Robert Weber, whose elegant and witty cartoons about the privileged and the self-involved were staples of The New Yorker for 45 years, died on Oct. 20 in Branford, Conn. He was 92.
The death was confirmed by his wife, Debora Graves.
From 1962 to 2007, Mr. Weber drew 1,481 cartoons for the magazine, as well as art for 11 covers. Over those decades, the well-dressed people he depicted, often at parties or entertaining at home, were an overachieving bunch.
“So we finally reach the summit of Everest,” one woman tells two friends, lounging on a sofa strewn with pillows, wine glasses at hand, “and who’s already there but that pushy sportswear buyer from Bloomingdale’s, Tanya Urquhart.”
Weber people were nothing if not entitled, going about with what some might see as skewed expectations. The lone customer in a nondescript bar suggests to the oblivious bartender, “You know, a Bobby Short could do wonders for this place.” A young man sitting with his girlfriend on the beach says, “I see myself going into some form of public service, like banking.”

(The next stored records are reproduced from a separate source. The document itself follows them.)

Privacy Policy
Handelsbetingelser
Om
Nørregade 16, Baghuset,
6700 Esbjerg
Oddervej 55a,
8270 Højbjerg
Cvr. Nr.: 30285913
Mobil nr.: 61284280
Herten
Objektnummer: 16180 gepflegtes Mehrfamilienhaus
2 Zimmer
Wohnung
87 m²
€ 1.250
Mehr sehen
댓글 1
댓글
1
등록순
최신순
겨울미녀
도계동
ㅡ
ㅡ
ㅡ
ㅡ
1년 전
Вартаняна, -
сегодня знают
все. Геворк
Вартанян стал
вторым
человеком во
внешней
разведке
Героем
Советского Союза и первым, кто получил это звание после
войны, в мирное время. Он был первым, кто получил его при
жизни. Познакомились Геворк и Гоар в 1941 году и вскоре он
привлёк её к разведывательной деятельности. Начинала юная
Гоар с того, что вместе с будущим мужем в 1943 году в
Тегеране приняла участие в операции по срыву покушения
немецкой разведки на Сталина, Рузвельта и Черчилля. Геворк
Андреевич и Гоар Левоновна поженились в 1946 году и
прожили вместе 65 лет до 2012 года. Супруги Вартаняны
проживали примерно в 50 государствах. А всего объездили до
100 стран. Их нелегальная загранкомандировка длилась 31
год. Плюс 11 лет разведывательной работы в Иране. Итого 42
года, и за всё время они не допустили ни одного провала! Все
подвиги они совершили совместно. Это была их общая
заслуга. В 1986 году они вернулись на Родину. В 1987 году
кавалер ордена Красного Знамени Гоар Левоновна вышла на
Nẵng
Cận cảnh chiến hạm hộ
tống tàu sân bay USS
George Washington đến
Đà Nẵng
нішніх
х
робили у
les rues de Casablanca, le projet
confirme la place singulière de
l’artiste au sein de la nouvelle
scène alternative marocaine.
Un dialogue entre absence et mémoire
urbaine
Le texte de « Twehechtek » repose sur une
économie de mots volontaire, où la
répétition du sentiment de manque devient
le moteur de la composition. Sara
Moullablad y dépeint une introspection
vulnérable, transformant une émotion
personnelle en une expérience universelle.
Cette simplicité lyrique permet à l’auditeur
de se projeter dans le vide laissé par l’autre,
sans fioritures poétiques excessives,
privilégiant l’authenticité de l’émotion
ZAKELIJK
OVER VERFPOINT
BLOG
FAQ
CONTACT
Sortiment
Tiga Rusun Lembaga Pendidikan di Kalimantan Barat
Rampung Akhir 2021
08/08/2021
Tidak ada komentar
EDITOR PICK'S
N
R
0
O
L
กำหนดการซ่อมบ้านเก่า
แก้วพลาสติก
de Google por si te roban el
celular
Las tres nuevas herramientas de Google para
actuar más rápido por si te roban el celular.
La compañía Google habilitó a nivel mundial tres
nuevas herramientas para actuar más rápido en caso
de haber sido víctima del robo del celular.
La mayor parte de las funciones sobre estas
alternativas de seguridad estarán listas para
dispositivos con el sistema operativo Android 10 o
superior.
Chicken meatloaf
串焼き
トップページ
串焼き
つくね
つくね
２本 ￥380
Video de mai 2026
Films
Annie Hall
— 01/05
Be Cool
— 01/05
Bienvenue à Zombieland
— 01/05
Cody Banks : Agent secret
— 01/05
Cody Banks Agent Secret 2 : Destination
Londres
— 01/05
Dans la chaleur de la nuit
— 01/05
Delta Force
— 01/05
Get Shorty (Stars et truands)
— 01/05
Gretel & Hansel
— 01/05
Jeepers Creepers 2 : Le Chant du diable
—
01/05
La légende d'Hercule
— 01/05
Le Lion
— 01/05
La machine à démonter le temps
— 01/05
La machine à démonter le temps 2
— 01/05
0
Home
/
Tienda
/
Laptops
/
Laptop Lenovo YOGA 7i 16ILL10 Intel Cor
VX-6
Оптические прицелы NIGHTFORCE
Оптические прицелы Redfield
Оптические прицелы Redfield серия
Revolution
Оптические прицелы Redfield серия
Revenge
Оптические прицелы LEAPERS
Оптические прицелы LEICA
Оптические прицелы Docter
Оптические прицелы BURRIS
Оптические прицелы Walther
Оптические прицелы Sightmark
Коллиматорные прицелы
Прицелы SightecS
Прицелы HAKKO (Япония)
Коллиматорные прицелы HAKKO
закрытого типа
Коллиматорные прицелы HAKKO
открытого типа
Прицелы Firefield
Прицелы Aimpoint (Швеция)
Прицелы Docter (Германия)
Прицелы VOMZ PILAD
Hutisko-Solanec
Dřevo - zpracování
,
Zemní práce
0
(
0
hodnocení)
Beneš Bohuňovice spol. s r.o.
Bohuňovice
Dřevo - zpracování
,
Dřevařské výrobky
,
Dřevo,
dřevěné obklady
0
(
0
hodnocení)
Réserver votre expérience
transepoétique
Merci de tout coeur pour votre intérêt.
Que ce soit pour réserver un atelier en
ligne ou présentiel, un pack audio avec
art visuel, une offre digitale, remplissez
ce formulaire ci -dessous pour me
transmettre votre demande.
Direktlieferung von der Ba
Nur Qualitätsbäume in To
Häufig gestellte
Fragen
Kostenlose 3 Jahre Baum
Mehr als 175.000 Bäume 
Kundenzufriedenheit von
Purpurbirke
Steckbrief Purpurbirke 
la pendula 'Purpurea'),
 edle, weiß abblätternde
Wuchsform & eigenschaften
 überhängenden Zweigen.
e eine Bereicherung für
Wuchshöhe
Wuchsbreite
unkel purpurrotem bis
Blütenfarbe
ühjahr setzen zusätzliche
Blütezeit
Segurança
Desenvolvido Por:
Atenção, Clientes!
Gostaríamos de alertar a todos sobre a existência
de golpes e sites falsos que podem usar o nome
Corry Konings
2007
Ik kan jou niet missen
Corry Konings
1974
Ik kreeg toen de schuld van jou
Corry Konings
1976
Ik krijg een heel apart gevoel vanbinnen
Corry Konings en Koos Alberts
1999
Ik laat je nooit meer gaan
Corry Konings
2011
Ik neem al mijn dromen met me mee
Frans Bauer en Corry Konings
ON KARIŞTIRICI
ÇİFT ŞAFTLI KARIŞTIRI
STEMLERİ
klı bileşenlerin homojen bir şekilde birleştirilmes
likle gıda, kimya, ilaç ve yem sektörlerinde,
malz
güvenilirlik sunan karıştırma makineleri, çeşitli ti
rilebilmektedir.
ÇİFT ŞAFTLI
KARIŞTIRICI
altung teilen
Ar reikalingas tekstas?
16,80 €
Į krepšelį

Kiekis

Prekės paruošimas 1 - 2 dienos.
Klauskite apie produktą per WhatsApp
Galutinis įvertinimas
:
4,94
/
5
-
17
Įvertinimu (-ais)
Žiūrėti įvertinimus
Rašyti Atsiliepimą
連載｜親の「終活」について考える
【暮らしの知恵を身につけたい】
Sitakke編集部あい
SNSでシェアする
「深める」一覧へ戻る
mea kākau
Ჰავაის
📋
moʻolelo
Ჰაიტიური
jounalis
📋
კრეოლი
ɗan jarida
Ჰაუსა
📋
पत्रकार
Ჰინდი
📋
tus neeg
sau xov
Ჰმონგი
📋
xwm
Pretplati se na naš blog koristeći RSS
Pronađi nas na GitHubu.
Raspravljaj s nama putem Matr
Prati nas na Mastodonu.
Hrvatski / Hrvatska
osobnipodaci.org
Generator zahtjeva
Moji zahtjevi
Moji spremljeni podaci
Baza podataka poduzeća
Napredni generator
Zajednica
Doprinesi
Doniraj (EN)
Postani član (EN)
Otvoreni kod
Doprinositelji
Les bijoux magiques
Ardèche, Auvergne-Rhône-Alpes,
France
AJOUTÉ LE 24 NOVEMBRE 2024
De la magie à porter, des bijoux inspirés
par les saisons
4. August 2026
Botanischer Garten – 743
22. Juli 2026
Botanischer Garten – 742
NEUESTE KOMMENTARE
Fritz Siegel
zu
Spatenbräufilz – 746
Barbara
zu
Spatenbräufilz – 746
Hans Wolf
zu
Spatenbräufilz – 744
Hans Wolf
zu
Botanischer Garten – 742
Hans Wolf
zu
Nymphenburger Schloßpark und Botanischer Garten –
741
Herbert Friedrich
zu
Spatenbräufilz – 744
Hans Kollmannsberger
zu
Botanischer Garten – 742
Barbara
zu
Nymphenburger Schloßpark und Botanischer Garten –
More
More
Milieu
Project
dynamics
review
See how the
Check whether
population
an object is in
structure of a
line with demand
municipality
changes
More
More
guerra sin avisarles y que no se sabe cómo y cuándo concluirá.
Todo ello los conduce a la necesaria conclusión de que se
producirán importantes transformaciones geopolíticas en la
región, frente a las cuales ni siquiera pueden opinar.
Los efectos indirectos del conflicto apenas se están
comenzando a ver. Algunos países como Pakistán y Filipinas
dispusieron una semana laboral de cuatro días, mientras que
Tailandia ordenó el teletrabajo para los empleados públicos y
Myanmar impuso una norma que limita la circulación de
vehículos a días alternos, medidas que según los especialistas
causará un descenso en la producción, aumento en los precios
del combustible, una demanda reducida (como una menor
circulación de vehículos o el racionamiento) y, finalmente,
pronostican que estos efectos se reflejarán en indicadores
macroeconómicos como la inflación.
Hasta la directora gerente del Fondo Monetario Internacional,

This mentality held true even for other species. A mouse returning home to the hole reports to his partner: “I’m back. The brie’s not ripe.”
It was rare, though, for Mr. Weber to draw animals. The cartoonist Lee Lorenz, who was art editor and then cartoon editor at The New Yorker during many of Mr. Weber’s years there, said he loved that Mr. Weber’s work was “grounded in real life, based on real-life situations and real people.”
Granted, they were upper-middle-class people, Mr. Lorenz said in an interview on Tuesday — perhaps like the magazine’s readers, with “the same kind of privileges but also the same kind of obstacles.” But he was never one to use what Mr. Lorenz called cartoonists’ clichés: flying saucers, a man on a desert island and the like.
Mr. Weber’s people did long for faraway places. “We were thinking about the Himalayas this summer,” a man with his arm thrown casually across the back of a sofa tells his dinner hosts. “On the other hand, there’s something very special about Montauk.” A man at a travel agent’s office: “We just want a vacation — we don’t want to learn anything.”
Sometimes his subjects were middle-aged white businessmen wearing glasses and looking comfortable in suits, ties and high-backed swivel chairs. “I asked you in, Featherstone, because I had a sudden desire to reach out to the Bookkeeping Department,” one such executive says to a befuddled employee standing before his desk in shirt sleeves.
In another cartoon, two men enter a cavernous, completely empty building. “Well, that does it, Charlie,” says one. “We’ve outsourced everything.”
But Mr. Weber insisted that these were not his people.
“I know nothing about businessmen,” Mr. Weber told The New York Times in 1980. “I don’t know any personally; I’m intimidated by them. They’re kind of authoritarian.”
Robert Maxwell Weber was born in Los Angeles on April 22, 1924, the son of Maxwell Weber, a salesman who left the family during the Depression, and the former Edith Huston, who raised Robert and his younger brother, Don, as a single parent.
Growing up, Robert and his best friend, Ross Littel — who became a noted furniture and textile designer — were influenced by the same high school art teacher. Mr. Weber and Mr. Littel (who died in 2000) served together in the Coast Guard during World War II and later studied together at Pratt Institute in New York.
Mr. Weber also attended the Art Students League of New York and worked as a fashion illustrator for Harper’s Bazaar and other magazines before beginning his cartooning career.
“What a beautiful draftsman he was!” Mr. Lorenz said in the interview. “Many cartoonists aspire to be artists; Bob was an artist who aspired to be a cartoonist — the only cartoonist I know who worked with charcoal. His drawings always suggested color to me.”
In addition to his wife, whom he met when she worked at The New Yorker (in the typing pool, her first job after college), Mr. Weber is survived by his brother; a son, Peter; a daughter, Lee Samatowic; and four grandchildren.
At least four other cartoonists whose work was featured in The New Yorker have died this year: William Hamilton, Frank Modell, Anatol Kovarsky and Michael Crawford.
When Mr. Weber contributed to “Last Laughs: Cartoons About Aging, Retirement ... and the Great Beyond,” a 2007 book of New Yorker cartoons, he was asked to list “three things you haven’t done yet.” He wrote:
“1. Voted Republican. 2. Fallen out of bed. 3. Turned down a glass of Champagne.”